MovieLabs Updates Enhanced Content Protection Specification
MovieLabs has released the latest Version 1.3 of its enhanced content security specifications for 4K, HDR and premium window content, with additional guidance on disabling debugging interfaces and handling security software updates.
This update was required to cope with growing demand for premium movie content on devices such as smartphones and tablets not under the control of video service providers in the manner of traditional set top boxes issued by pay TV operators.
MovieLabs was set up in 2006 as an independent non-profit organization for research and development in secure motion picture distribution by the six major Hollywood studios, at that time Disney, Paramount, Twentieth Century Fox, Sony Pictures, Universal, and Warner Bros. It then published its first Enhanced Content Protection Specification in 2013 addressing the impending issue of protecting 4K, HDR and early window content during consumer distribution, which was starting to be streamed. The ECP spec has since been widely implemented by industry partners and been updated in line with developments and trends in the field.

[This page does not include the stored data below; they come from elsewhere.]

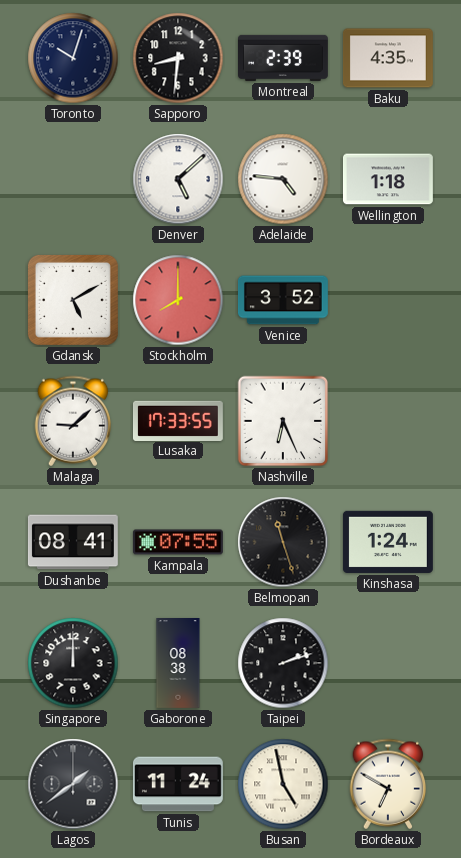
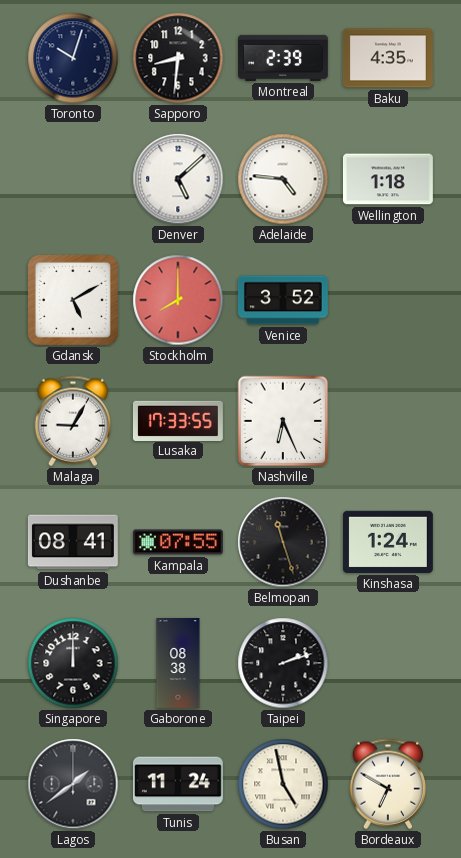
Malaga: 9:08 -> 9:05
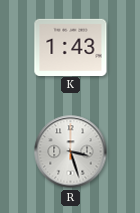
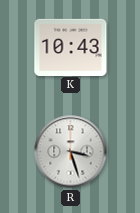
K: 1:43 -> 10:43
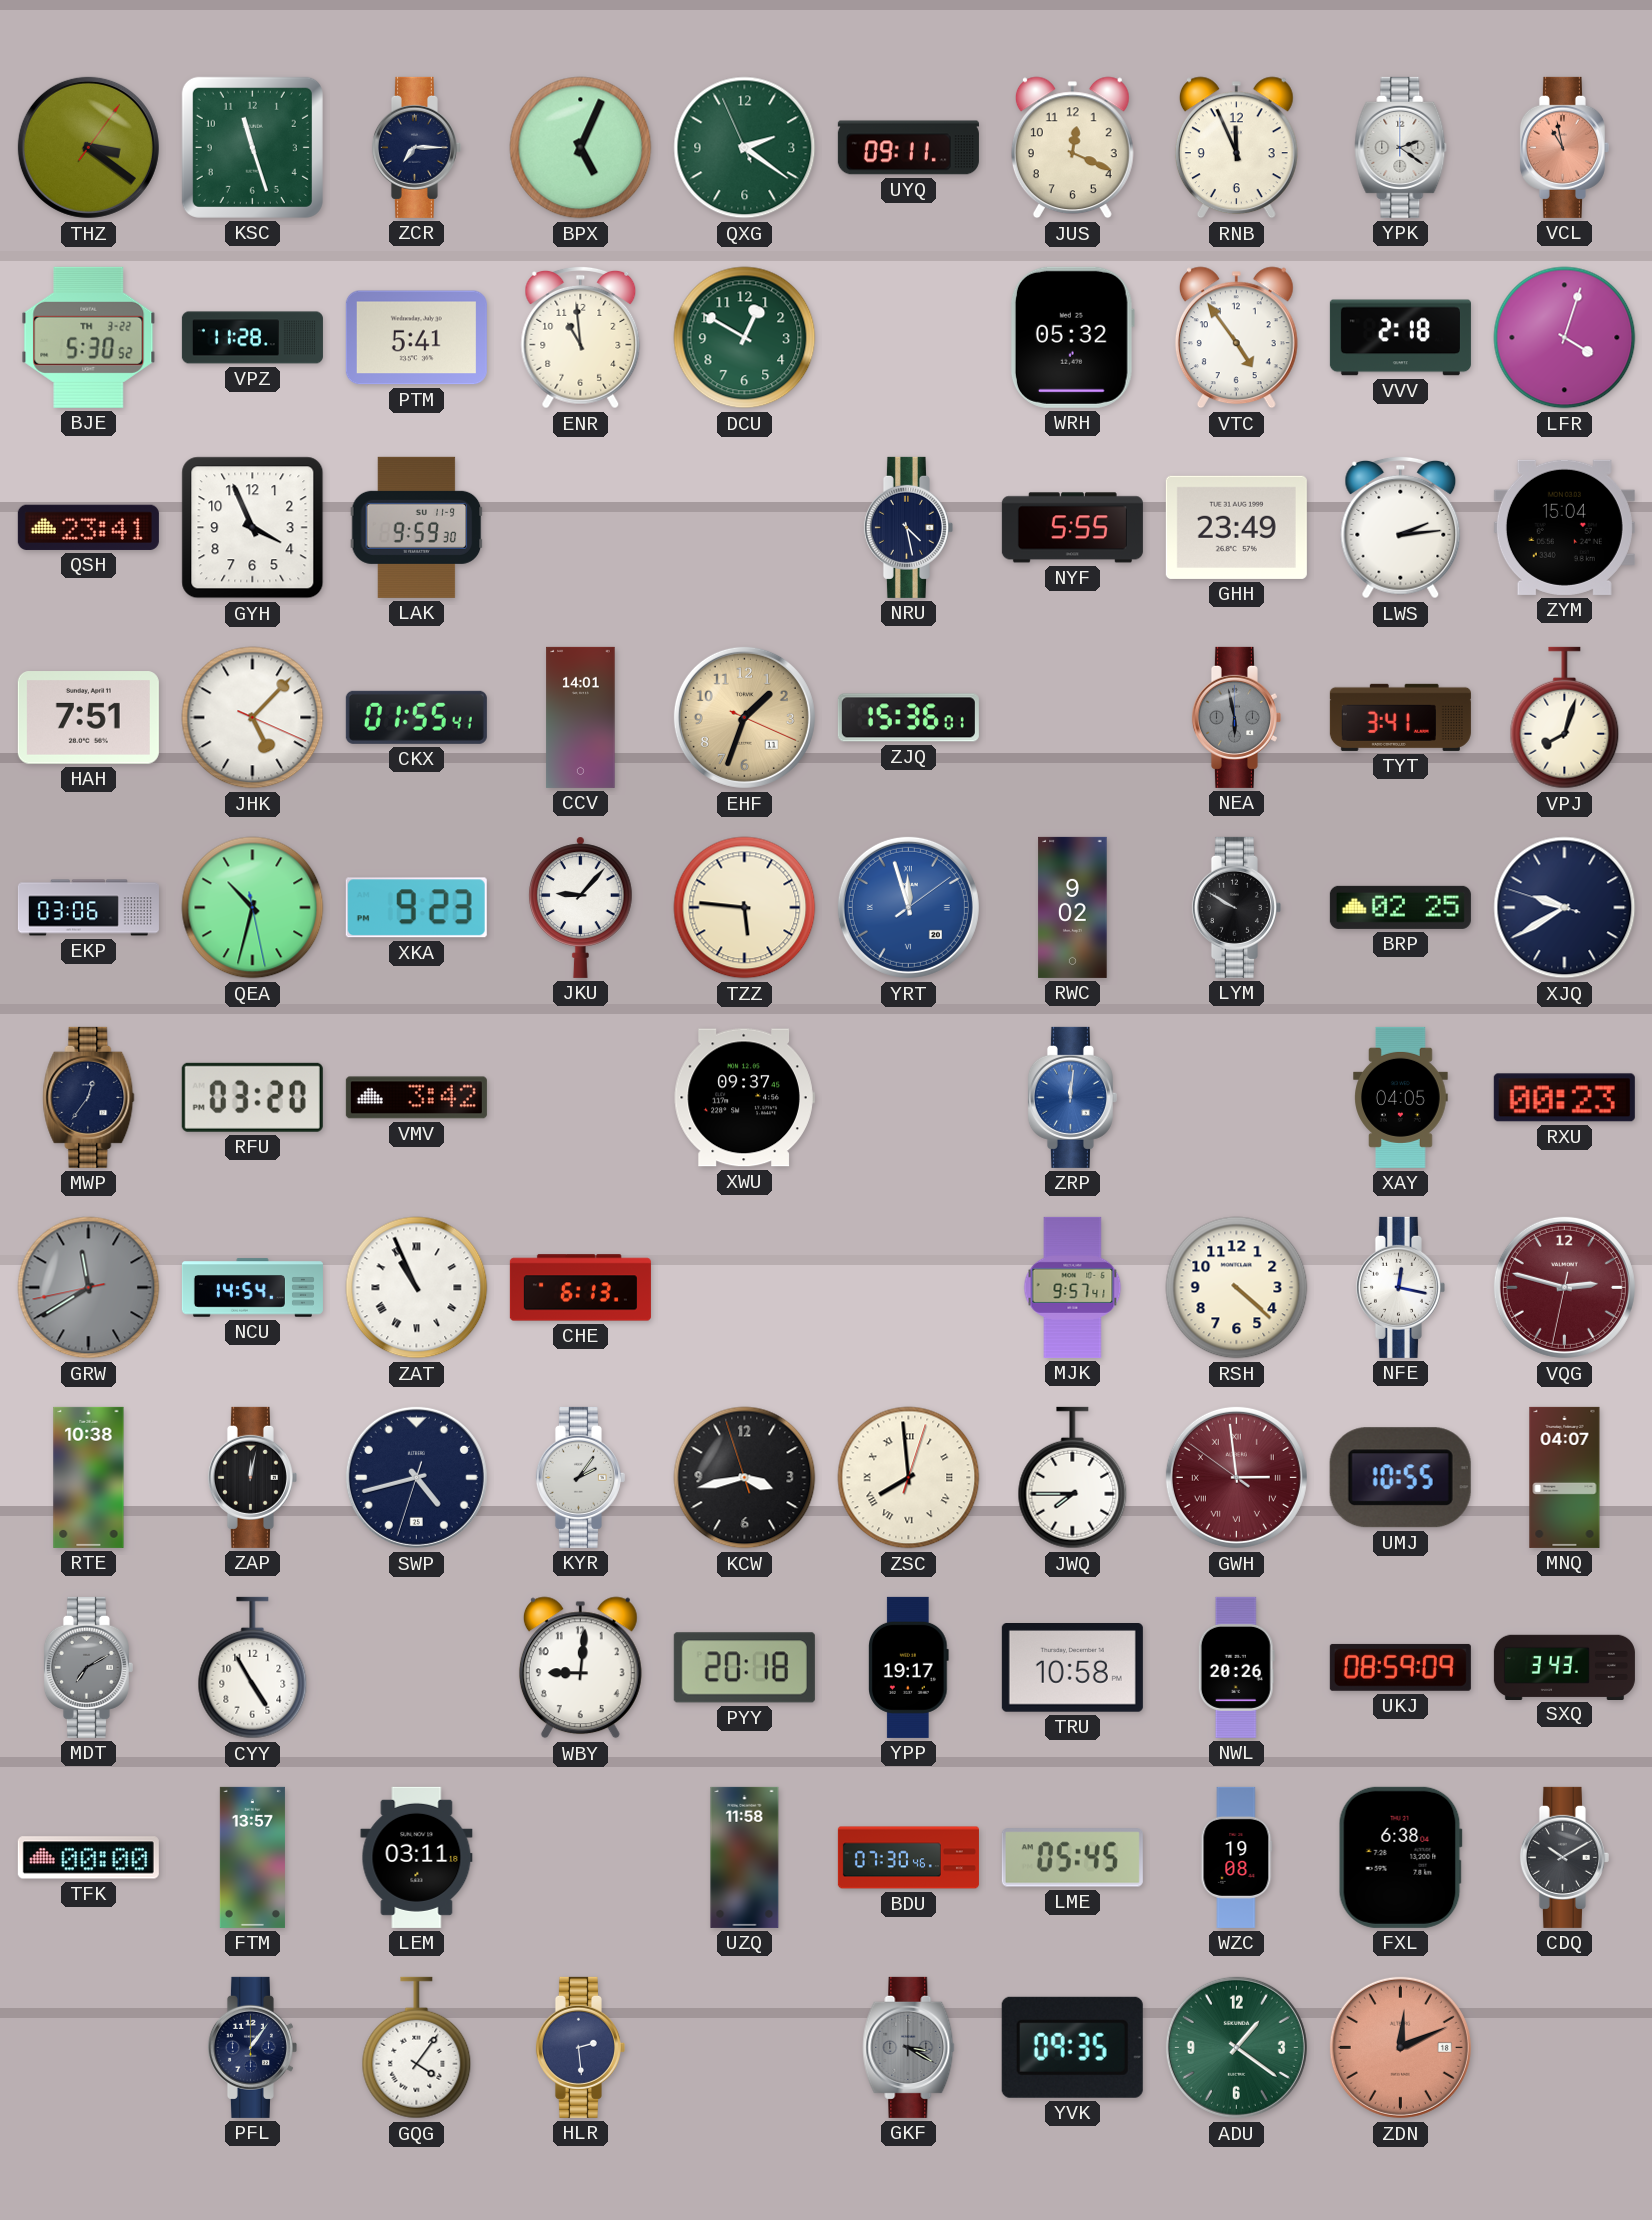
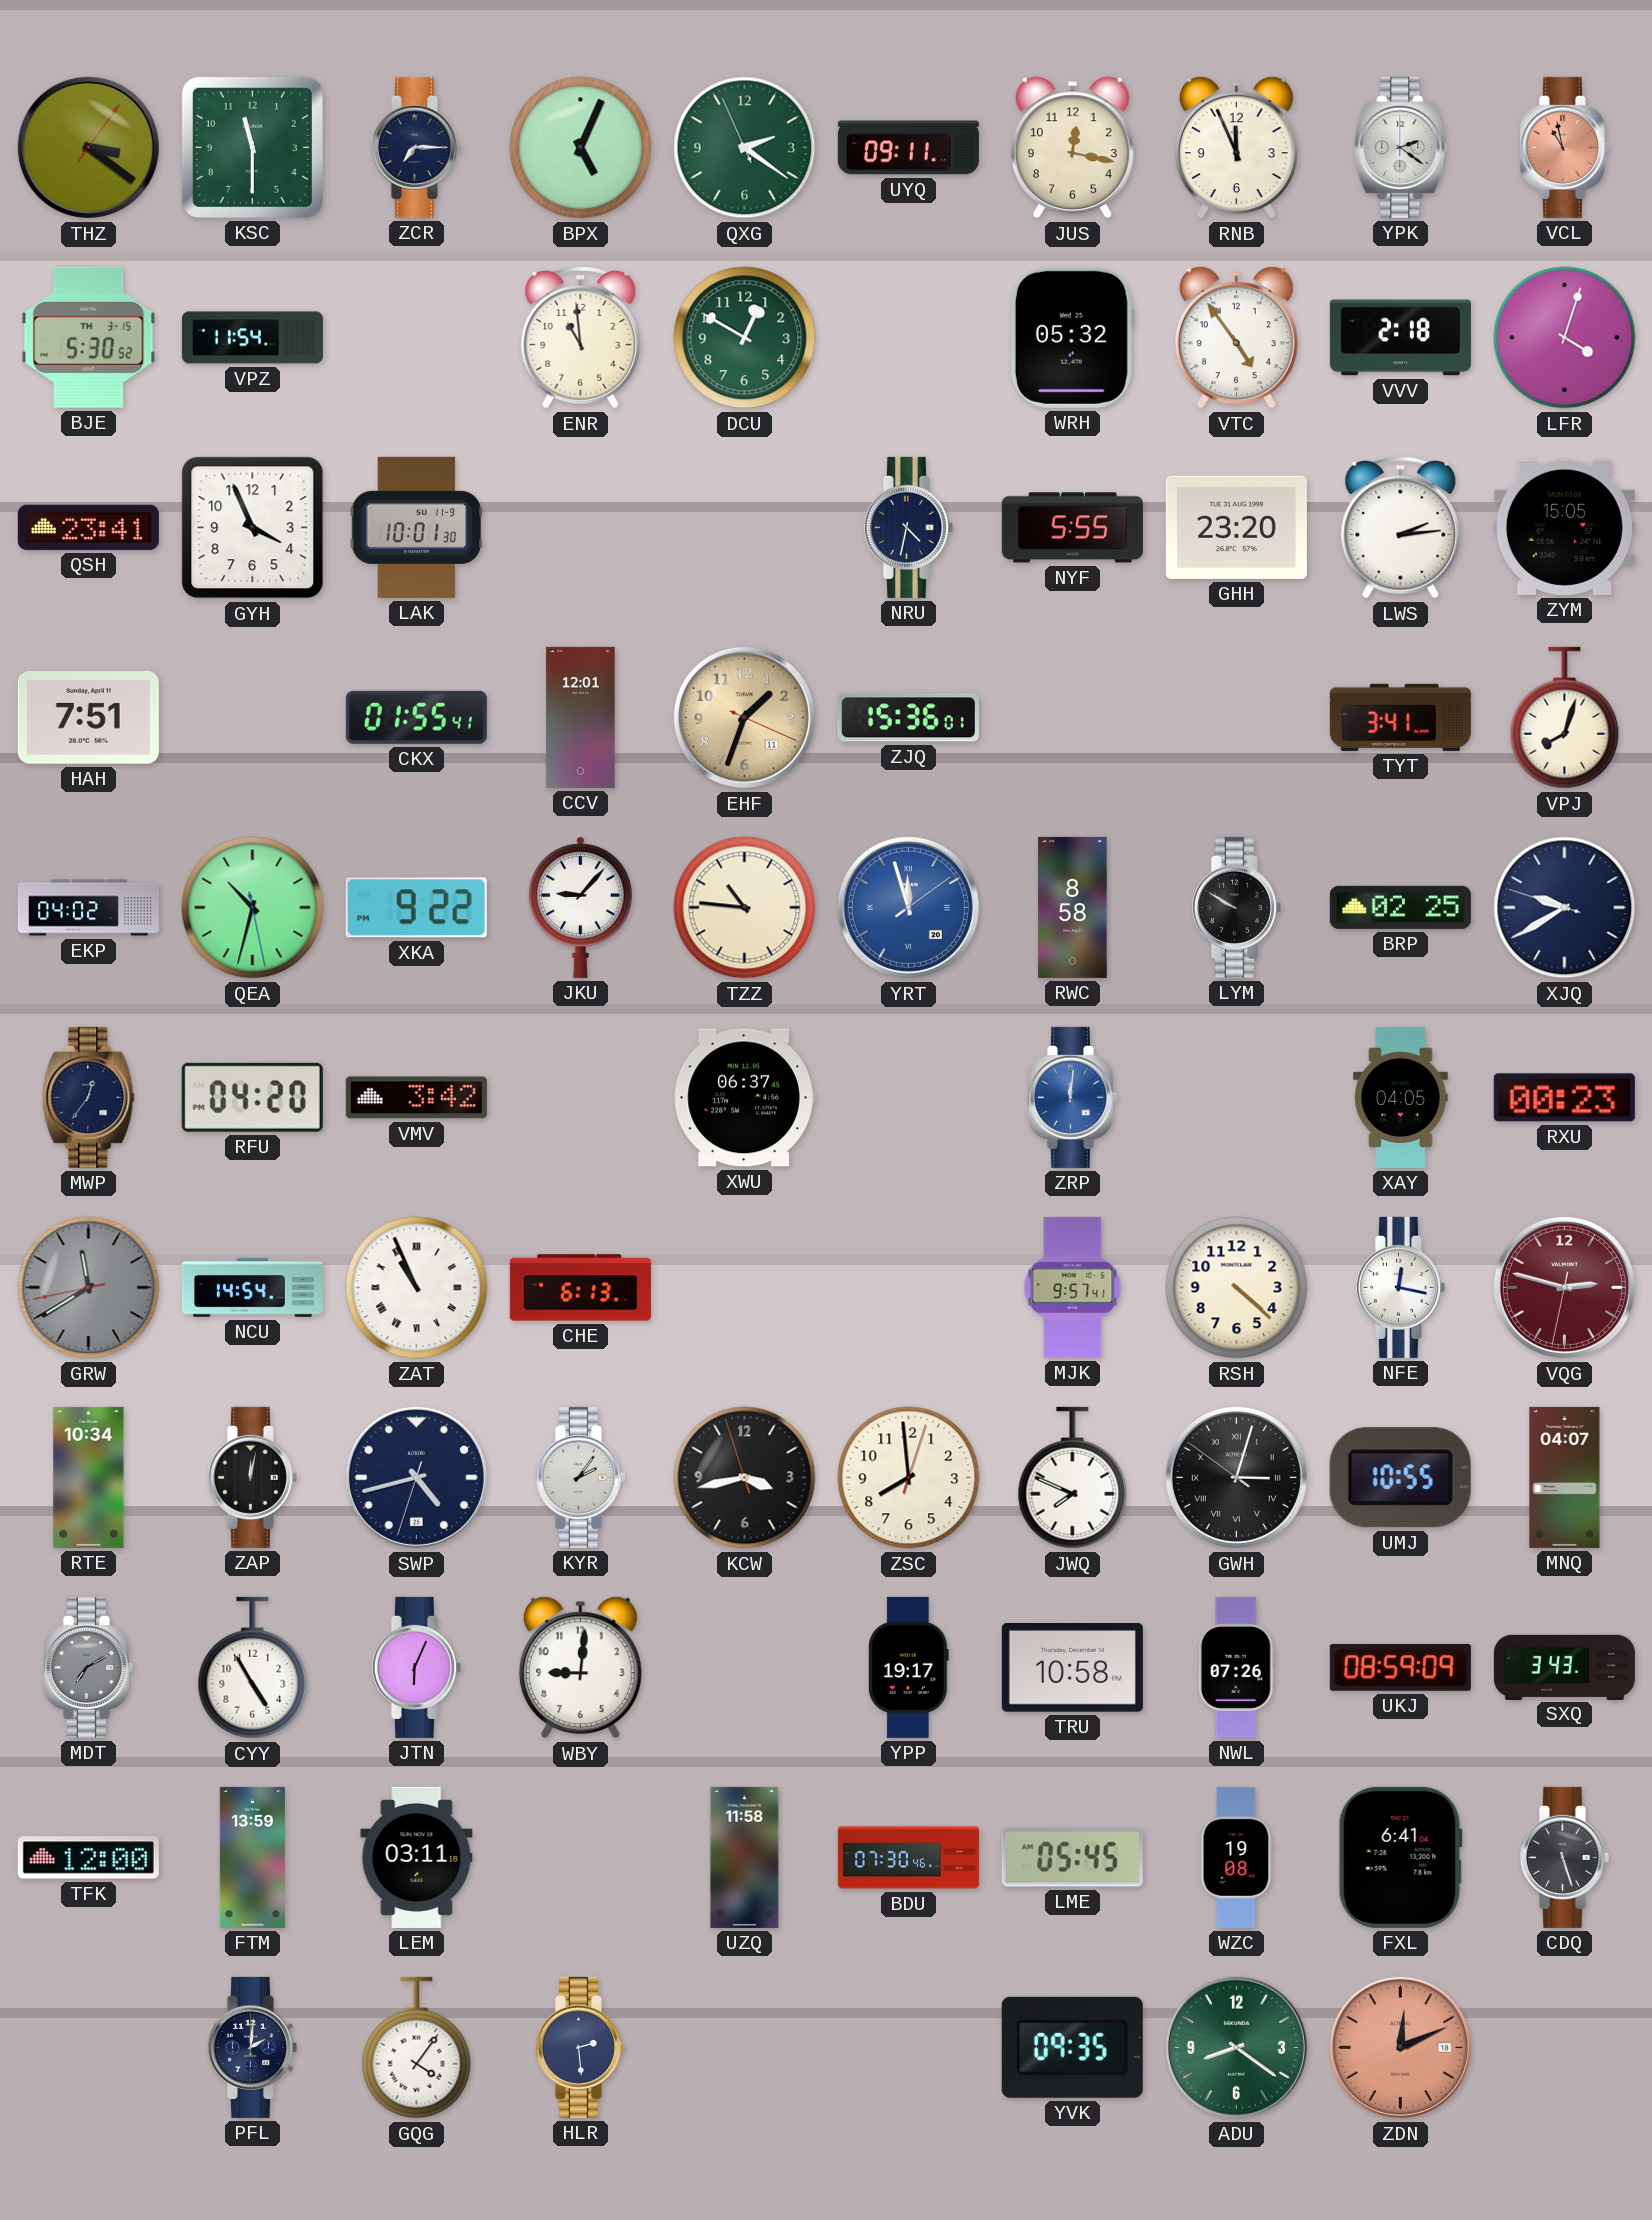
KSC: 11:27 -> 11:30
JUS: 12:19 -> 12:17
BJE date: TH 3-22 -> TH 3-15
VPZ: 11:28 -> 11:54
PTM: 5:41 -> none
LAK: 9:59 -> 10:01
NRU: 4:28 -> 4:32
GHH: 23:49 -> 23:20
ZYM: 15:04 -> 15:05
JHK: 5:07 -> none
CCV: 14:01 -> 12:01
NEA: 5:58 -> none
EKP: 03:06 -> 04:02
XKA: 9:23 -> 9:22
TZZ: 5:46 -> 10:46
RWC: 9:02 -> 8:58
RFU: 03:20 -> 04:20
XWU: 09:37 -> 06:37
RTE: 10:38 -> 10:34
ZSC numerals: Roman -> Arabic
JWQ: 7:45 -> 7:49
GWH: 2:58 -> 3:02
GWH dial: burgundy -> black
JTN: none -> 6:04
PYY: 20:18 -> none
NWL: 20:26 -> 07:26
TFK: 00:00 -> 12:00
FTM: 13:57 -> 13:59
FXL: 6:38 -> 6:41
CDQ: 10:10 -> 5:27
PFL: 1:06 -> 2:01
GKF: 3:20 -> none
ADU: 1:21 -> 8:21
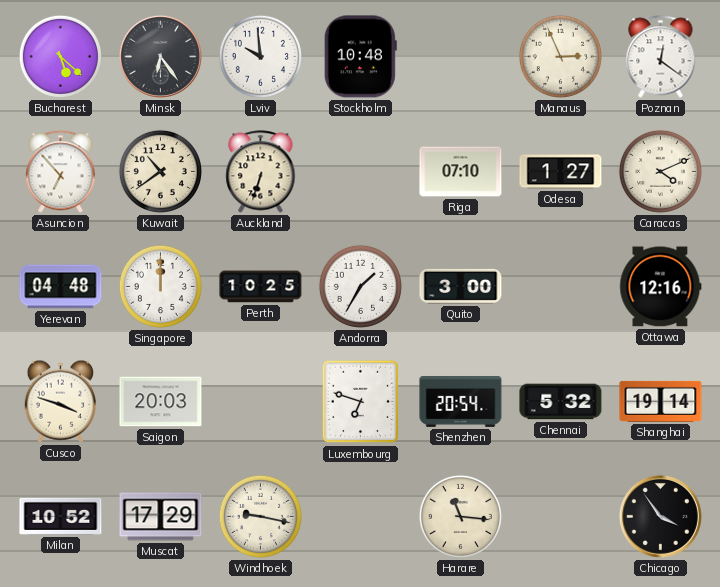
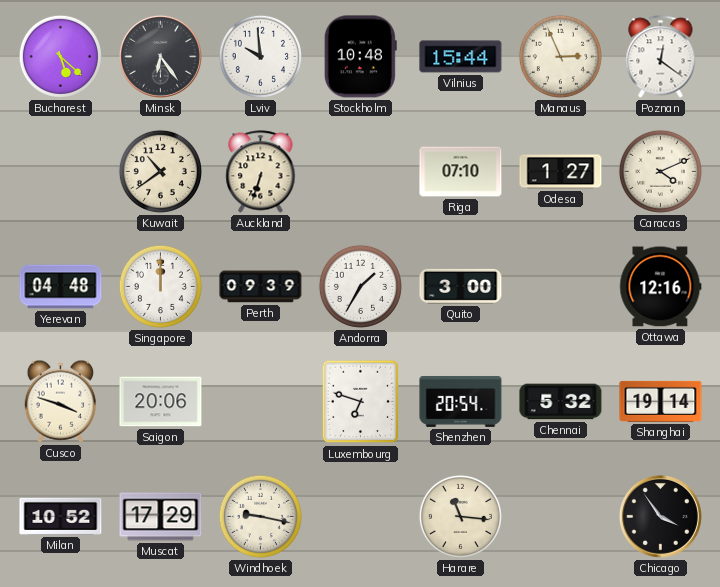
Vilnius: none -> 15:44
Asuncion: 6:53 -> none
Perth: 10:25 -> 09:39
Saigon: 20:03 -> 20:06
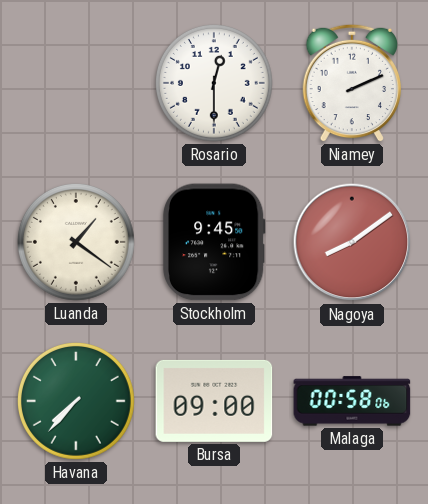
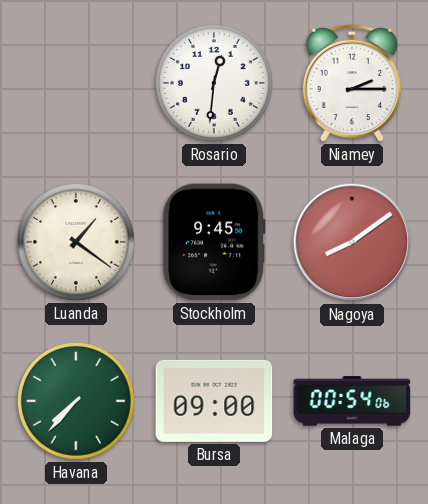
Rosario: 12:30 -> 12:31
Niamey: 2:11 -> 2:15
Malaga: 00:58 -> 00:54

The first version, updated with greater clarity to Version 1.1 in February 2016, established the basic framework, with the key step forward being mandation of forensic watermarking to combat both camcording and direct illicit redistribution of streamed content that may have been legitimately received in the first place. As MovieLabs observed at the time, little can be done directly to disrupt such activity, but at least forensic watermarking ensures that illicit streams can be traced quite quickly back to their source with the help of other network forensic techniques so that actions such as immediate blocking of the primary stream can be invoked.
Then Version 1.2 published in August 2018 addressed primarily new side channel threats, while updating requirements on link protection and random number generators. Side channel attacks exploit information escaping in some way from the cryptographic system itself, such as electromagnetic radiation that can allow unencrypted keys to be determined.
Now ECP 1.3 addresses mainly threats posed by debugging interfaces left open in production units and by devices past their end-of-life for DRM and security updates that then fail to patch known vulnerabilities. Debugging interfaces are present in device SoCs (System on Chips) to allow execution of testing processes that enable detection of errors in code causing malfunctions. But as MovieLabs pointed out, when these are left open in consumer devices during normal operation, such interfaces can allow pernicious code to enter and enable theft of content, constituting a significant attack surface in the jargon of cybersecurity. MovieLabs has recommended that such interfaces be disabled by default.
Although the security context is new, some of the underlying issues are old, revolving around a balance between security, usability and performance. SoCs increasingly incorporate Trusted Execution environments (TEEs) where secure processes such as cryptographic key management are run in isolation from the device’s primary OS. If access to debugging interfaces is blocked in the non-secure OS, this can be more readily bypassed, but if done in the TEE where by design there is less capacity, it can impair performance. So there may have to be additional hardware protections alongside the TEE that block debugging interfaces without holding up processes running either in the device OS or TEE.
Another point is that protection against these debugging interface threats requires awareness on the part of key participants in the video chain, including not just SoC and device makers, but also providers of video services. That is where MovieLabs comes in.